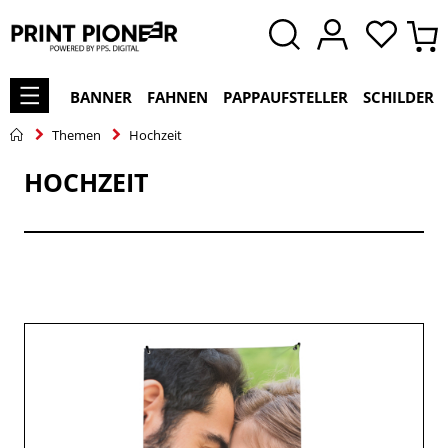
BANNER
FAHNEN
PAPPAUFSTELLER
SCHILDER
Themen
Hochzeit
HOCHZEIT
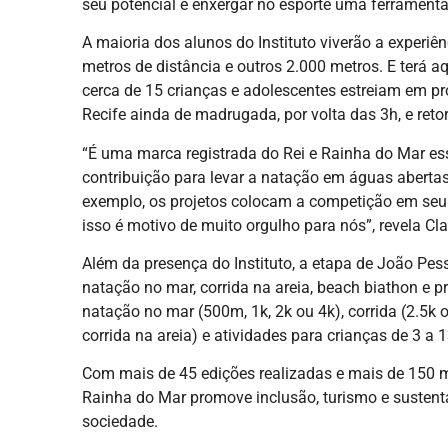
seu potencial e enxergar no esporte uma ferrament
A maioria dos alunos do Instituto viverão a experi
metros de distância e outros 2.000 metros. E terá a
cerca de 15 crianças e adolescentes estreiam em pr
Recife ainda de madrugada, por volta das 3h, e ret
“É uma marca registrada do Rei e Rainha do Mar es
contribuição para levar a natação em águas abertas
exemplo, os projetos colocam a competição em seu 
isso é motivo de muito orgulho para nós”, revela Cla
Além da presença do Instituto, a etapa de João Pes
natação no mar, corrida na areia, beach biathon e p
natação no mar (500m, 1k, 2k ou 4k), corrida (2.5k 
corrida na areia) e atividades para crianças de 3 a 
Com mais de 45 edições realizadas e mais de 150 mil
Rainha do Mar promove inclusão, turismo e sustenta
sociedade.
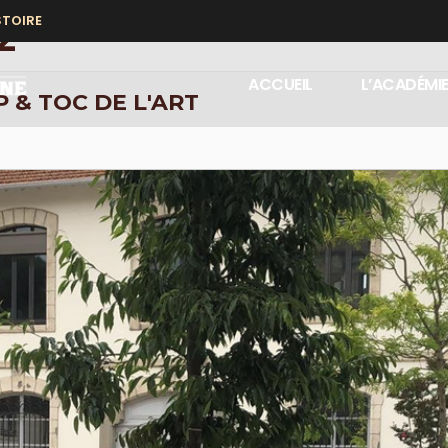
STOIRE
2
ACCUEIL
L’ACADÉMI
 & TOC DE L'ART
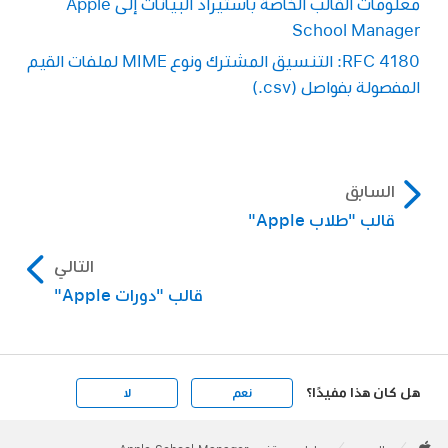
معلومات القالب الخاصة باستيراد البيانات إلى Apple
School Manager
RFC 4180: التنسيق المشترك ونوع MIME لملفات القيم
المفصولة بفواصل (‎.csv)
السابق
قالب "طلاب Apple"
التالي
قالب "دورات Apple"
هل كان هذا مفيدًا؟
نعم
لا
Apple
Footer

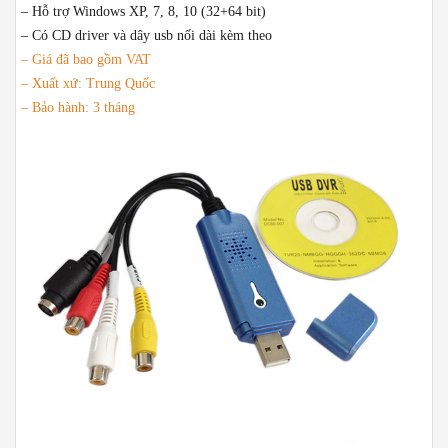
– Hỗ trợ Windows XP, 7, 8, 10 (32+64 bit)
– Có CD driver và dây usb nối dài kèm theo
– Giá đã bao gồm VAT
– Xuất xứ: Trung Quốc
– Bảo hành: 3 tháng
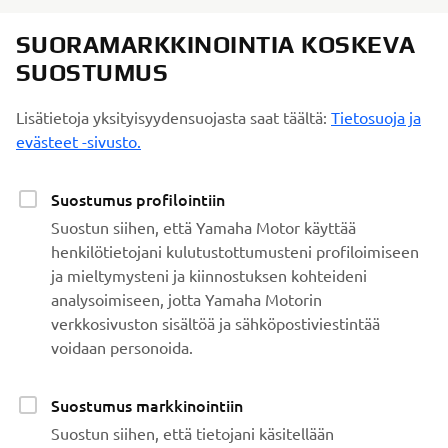
SUORAMARKKINOINTIA KOSKEVA
SUOSTUMUS
Lisätietoja yksityisyydensuojasta saat täältä:
Tietosuoja ja
evästeet -sivusto.
Suostumus profilointiin
Suostun siihen, että Yamaha Motor käyttää
henkilötietojani kulutustottumusteni profiloimiseen
ja mieltymysteni ja kiinnostuksen kohteideni
analysoimiseen, jotta Yamaha Motorin
verkkosivuston sisältöä ja sähköpostiviestintää
voidaan personoida.
Suostumus markkinointiin
Suostun siihen, että tietojani käsitellään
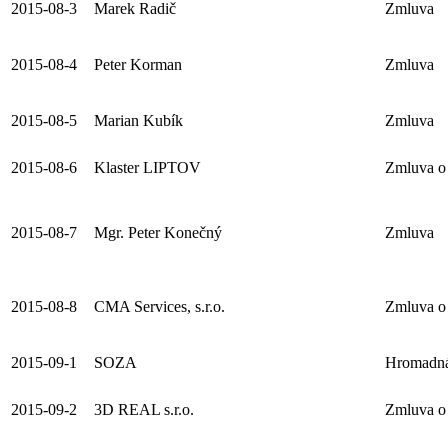
2015-08-3
Marek Radič
Zmluva
2015-08-4
Peter Korman
Zmluva
2015-08-5
Marian Kubík
Zmluva
2015-08-6
Klaster LIPTOV
Zmluva o
2015-08-7
Mgr. Peter Konečný
Zmluva
2015-08-8
CMA Services, s.r.o.
Zmluva o 
2015-09-1
SOZA
Hromadná
2015-09-2
3D REAL s.r.o.
Zmluva o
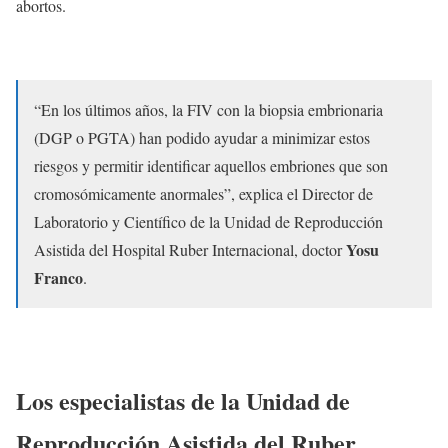
abortos.
“En los últimos años, la FIV con la biopsia embrionaria
(DGP o PGTA) han podido ayudar a minimizar estos
riesgos y permitir identificar aquellos embriones que son
cromosómicamente anormales”, explica el Director de
Laboratorio y Científico de la Unidad de Reproducción
Yosu
Asistida del Hospital Ruber Internacional, doctor
Franco
.
Los especialistas de la Unidad de
Reproducción Asistida del Ruber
....
→ REQUIREMENT
Across the data, find each line that has "natação" in it and copy that line.

→ YOUR SOLUTION
contribuição para levar a natação em águas abertas
natação no mar, corrida na areia, beach biathon e p
natação no mar (500m, 1k, 2k ou 4k), corrida (2.5k 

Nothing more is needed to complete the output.